In the magazine rack of my college library, I discovered two sources of inspiration. The New Yorker and The Writer continue to feed me to this day.
The New Yorker sets the bar for excellence in reporting and criticism. I have to crane my neck to see the bar for fiction; I have the rejection slips to prove it. I get the print edition every week, but like to beat our mailman by checking in Sunday night for the few pieces they share online.
Today, The Writer is a far different magazine than the issues I first read in my youth and collected for years. Under Sylvia Burack, who edited it for 40 years until her 80s, the magazine was visually drab but lit up with advice from real writers.
One of my biggest thrills came in 1998 when Mrs. Burack accepted a piece of mine, but not before it went through several rewrites. After one revision, she wrote me a letter, pecked out on a typewriter, that said I was close. But, she added, as St. Augustine said when he prayed for a celibate life, "not quite yet." I got the message and went back to the computer. Aware of her high standards, a second piece made it through fewer revisions, I recall.

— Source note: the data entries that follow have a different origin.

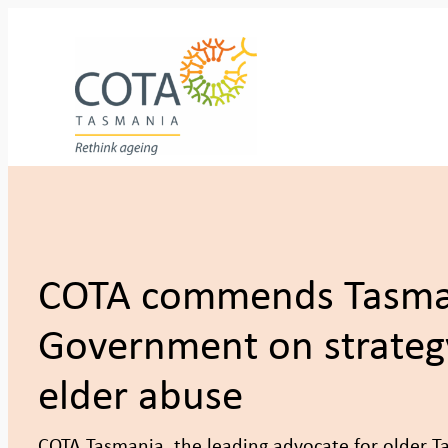
Skip
to
content
COTA commends Tasma
Government on strateg
elder abuse
COTA Tasmania, the leading advocate for older 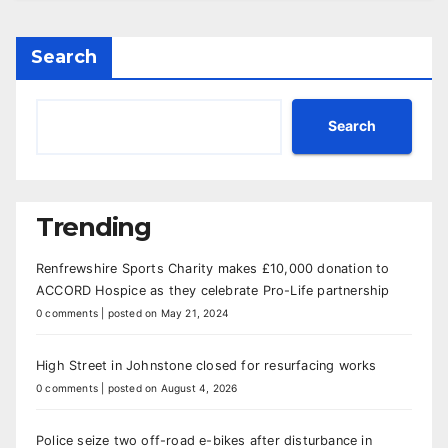
Search
Search
Trending
Renfrewshire Sports Charity makes £10,000 donation to
ACCORD Hospice as they celebrate Pro-Life partnership
0 comments
|
posted on May 21, 2024
High Street in Johnstone closed for resurfacing works
0 comments
|
posted on August 4, 2026
Police seize two off-road e-bikes after disturbance in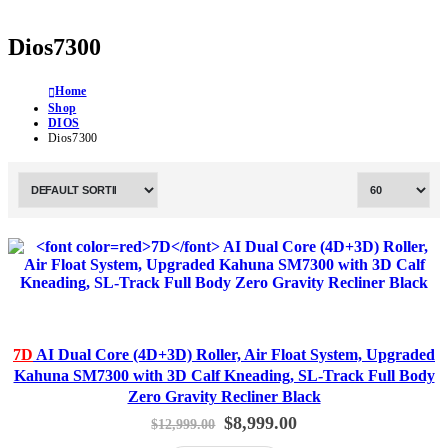
Dios7300
Home
Shop
DIOS
Dios7300
7D
AI Dual Core (4D+3D) Roller, Air Float System, Upgraded
Kahuna SM7300 with 3D Calf Kneading, SL-Track Full Body
Zero Gravity Recliner Black
Original
Current
$
8,999.00
$
12,999.00
price
price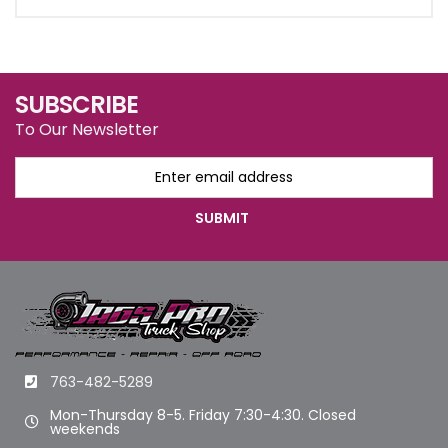
SUBSCRIBE
To Our Newsletter
763-482-5289
Mon-Thursday 8-5. Friday 7:30-4:30. Closed
weekends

Mrs. Burack died in 2003. In her obituary, The New York Times listed the rich and famous writers who appeared in the magazine, including Stephen King, Sue Grafton, and Sidney Sheldon. But what resonated with me was the comment from Wendy Dager, a newspaper columnist: "She and The Writer treated us lesser-known writers as if we were just as important as those with household names."
"We're not going to make anyone a Pulitzer Prize winner," Ms. Burack told The Boston Globe in 1987. "But we can tell writers about the basics — the dos and don'ts."
The Writer changed hands in 2000. Its new editor, Elfrieda Abbe, has kept alive Ms. Burack's spirit, but has brought the magazine into the 21st century with a more visually appealing design that features "before and after boxes" that demonstrate how implementing the lessons of an article can improve a story, resource boxes that include online as well as print sources, along with a web site (magazine subscription required).
Like its predecessor, its value continues to reside in the stories that writers tell about their successes and failures, their rituals and rejections, and most of all, the lessons they have learned about the writing craft. (A disclaimer: I was fortunate enough to place a story, about the value of old newspapers as research tools, in the new Writer in 2003.
For example, in The Writer's January 2006 issues, I found an article on fixed-form writing stories that appeals to my Mechanic and the Muse.
Just as poets rely on the sonnet and the villanelle and other fixed forms, so can prose writers. Bruce Holland Rogers describes several, among them the "69er"-- stories that are exactly 69 words long--and the "369" which consists of "three 69-word stories that share a common theme or subtheme." I've got an oft-rejected story that might do well fixed by those formats. I'll let you know how it works out.
What are the lessons here about my relationship with these two magazines? Several, I'd say.
- The importance of libraries
- The value of community
- The power of lessons learned
- The challenges of craft
- Most of all, the way excellence corresponds with longevity.
So, what magazines or web sites feed your writer's Mechanic?
I'll have to check out The Writer. The before-and-afters sound pretty useful.